After a high stakes battle in the courts this week, OpenAI CEO Sam Altman has looked to cool things down with his nemesis and former co-founder of the ChatGPT maker. Altman, who is conducting a party for the launch of the company’s latest GPT-5.5 model also invited Musk to the event even as the tensions between the two rivals heated up in court this week.

Notably, OpenAI’s party for GPT-5.5 is set to be held in San Francisco on 5 May, 2026 with selected users being shared the invite along with travel and accomodation. Altman used X (formerly Twitter) to share an online form for the interested attendees to RSVP for the event and noted that the company’s coding assistant, Codex would choose the atendees who registered or replied to the announcement post.

The registration for the event didn’t last long and Altman noted that the company would ‘plan bigger parties for future releases.’

While Musk is unlikely to be among those registering for the private event, one user on X saw the lighter side of things,and suggested that the billionaire would crash the GPT-5.5 party acting as ‘the witch in sleeping beauty and deliver a powerful curse.’

However, Altman while replying to the post confirmed that the former OpenAI co-founder is welcome to attend the event.

Altman wrote back, “he can come if he wants. world needs more love”

Why is Elon Musk suing OpenAI?

After helping co-found OpenAI in 2015, Musk left the AI startup in 2018 over disagreeements with its leadership which included Altman along with Greg Brockman and Ilya sutskever. After the launch of ChatGPT in late 2022, Musk began taking aim at his former company and later charged OpenAI with diverting from the company’s founding mission of building AI for the benefit of humanity in favour of a profit driven mission backed by Microsoft.

Musk claims he donated around $38 million to OpenAI

Musk, who helped start OpenAI in 2015 as a nonprofit, claims that the roughly $38 million he donated to the project was used for unauthorized commercial purposes. OpenAI, now valued at over $850 billion by private investors, has called Musk’s allegations “baseless.” Musk left OpenAI’s board in 2018, and five years later started xAI as a competitor, before merging that business with SpaceX in February.
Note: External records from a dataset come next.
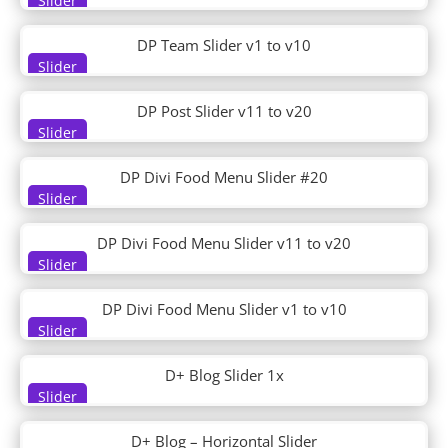
Slider
DP Woo Footer
DP Woo Header
DP Team Slider v1 to v10
Driving School
Slider
Dry Cleaning
DT About 01
DP Post Slider v11 to v20
DT About 02
Slider
DT Contact 01
DT Contact 02
DP Divi Food Menu Slider #20
Slider
DT Cta 01
DT Cta 02
DP Divi Food Menu Slider v11 to v20
DT Faq 01
Slider
DT Faq 02
DT Features 01
DP Divi Food Menu Slider v1 to v10
DT Features 02
Slider
DT Hero 01
DT Hero 02
D+ Blog Slider 1x
DT Hero 03
Slider
DT Hero 04
DT Hero 05
D+ Blog – Horizontal Slider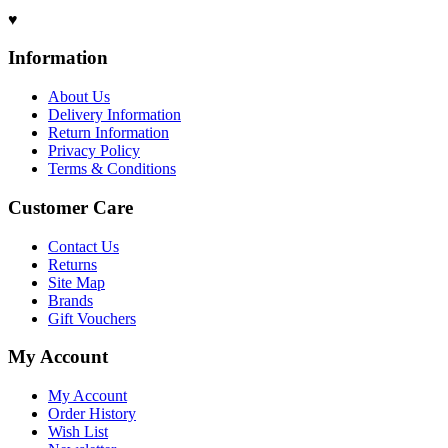
♥
Information
About Us
Delivery Information
Return Information
Privacy Policy
Terms & Conditions
Customer Care
Contact Us
Returns
Site Map
Brands
Gift Vouchers
My Account
My Account
Order History
Wish List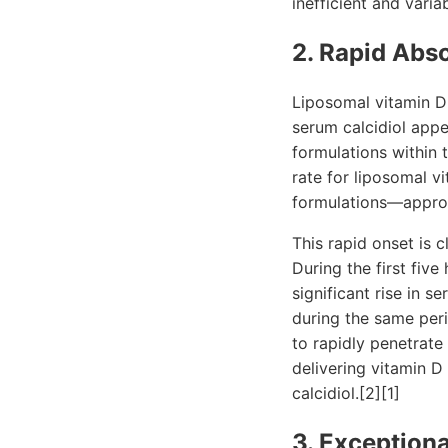
inefficient and vari
2. Rapid Abso
Liposomal vitamin D 
serum calcidiol appe
formulations within
rate for liposomal v
formulations—appro
This rapid onset is c
During the first fiv
significant rise in 
during the same peri
to rapidly penetrate
delivering vitamin D 
calcidiol.[2][1]
3. Exceptiona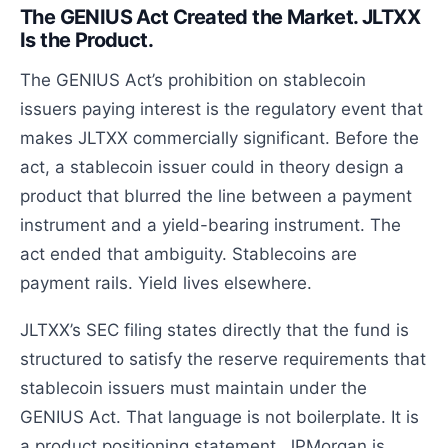
The GENIUS Act Created the Market. JLTXX
Is the Product.
The GENIUS Act’s prohibition on stablecoin
issuers paying interest is the regulatory event that
makes JLTXX commercially significant. Before the
act, a stablecoin issuer could in theory design a
product that blurred the line between a payment
instrument and a yield-bearing instrument. The
act ended that ambiguity. Stablecoins are
payment rails. Yield lives elsewhere.
JLTXX’s SEC filing states directly that the fund is
structured to satisfy the reserve requirements that
stablecoin issuers must maintain under the
GENIUS Act. That language is not boilerplate. It is
a product positioning statement. JPMorgan is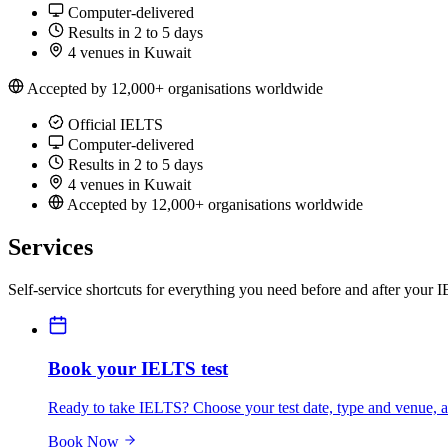
Computer-delivered
Results in 2 to 5 days
4 venues in Kuwait
Accepted by 12,000+ organisations worldwide
Official IELTS
Computer-delivered
Results in 2 to 5 days
4 venues in Kuwait
Accepted by 12,000+ organisations worldwide
Services
Self-service shortcuts for everything you need before and after your 
Book your IELTS test
Ready to take IELTS? Choose your test date, type and venue, an
Book Now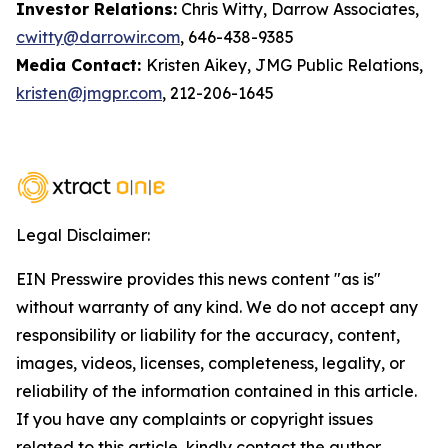
Investor Relations:
Chris Witty, Darrow Associates,
cwitty@darrowir.com
, 646-438-9385
Media Contact:
Kristen Aikey, JMG Public Relations,
kristen@jmgpr.com
, 212-206-1645
Legal Disclaimer:
EIN Presswire provides this news content "as is"
without warranty of any kind. We do not accept any
responsibility or liability for the accuracy, content,
images, videos, licenses, completeness, legality, or
reliability of the information contained in this article.
If you have any complaints or copyright issues
related to this article, kindly contact the author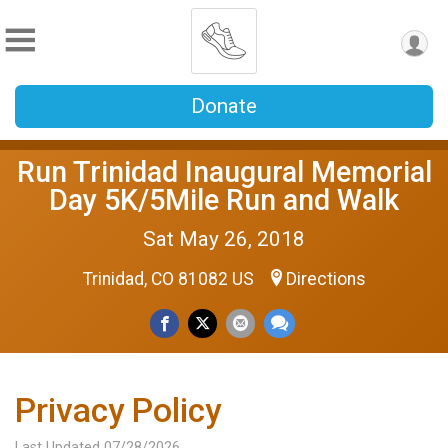
Donate
Run Trinidad Inaugural Memorial
Day 5K/5Mile Run and Walk
Sat May 26, 2018
Trinidad, CO 81082 US
Directions
Privacy Policy
Last Updated 07/28/2026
The lawsuit was filed by Musk in March 2024 against OpenAI and its co-founders Sam Altman and Greg Brockman which later also went on to include Microsoft. The case went to trial this week in a federal courthouse in Oakland, California headed by US District Judge Yvonne Gonzalez Rogers

The first week of the trial was shadowed by testimony from Musk while Altman and Brockman will be testifying later this month. Meanwhile, judge Rogers warned both Altman and Musk, noting, “Try to control—all of you—your propensity to use social media to make things worse outside the courtroom,”

Meanwhile, the trial also led to Altman missing out on an event earlier in the week hosted by Amazon Web Services (AWS) and OpenAI in San Francisco announcing the new agentic AI development efforts.

“Sorry I couldn’t be there in person, but my schedule got taken away from me,” Altman said during a video played at the event.